_Description of the task_.
Write out each record exactly and skip every image.

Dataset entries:
○ ○ ○ ○
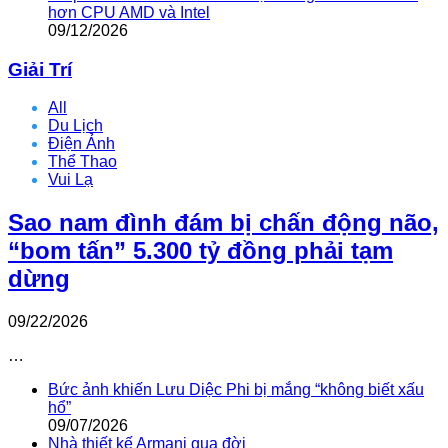
hơn CPU AMD và Intel
09/12/2026
Giải Trí
All
Du Lịch
Điện Ảnh
Thể Thao
Vui Lạ
Sao nam đình đám bị chấn động não,
“bom tấn” 5.300 tỷ đồng phải tạm
dừng
09/22/2026
…
Bức ảnh khiến Lưu Diệc Phi bị mắng “không biết xấu
hổ”
09/07/2026
Nhà thiết kế Armani qua đời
○ ○ ○ ○
_Response to this exercise_.
hơn CPU AMD và Intel
09/12/2026
Giải Trí
All
Du Lịch
Điện Ảnh
Thể Thao
Vui Lạ
Sao nam đình đám bị chấn động não,
“bom tấn” 5.300 tỷ đồng phải tạm
dừng
09/22/2026
…
Bức ảnh khiến Lưu Diệc Phi bị mắng “không biết xấu
hổ”
09/07/2026
Nhà thiết kế Armani qua đời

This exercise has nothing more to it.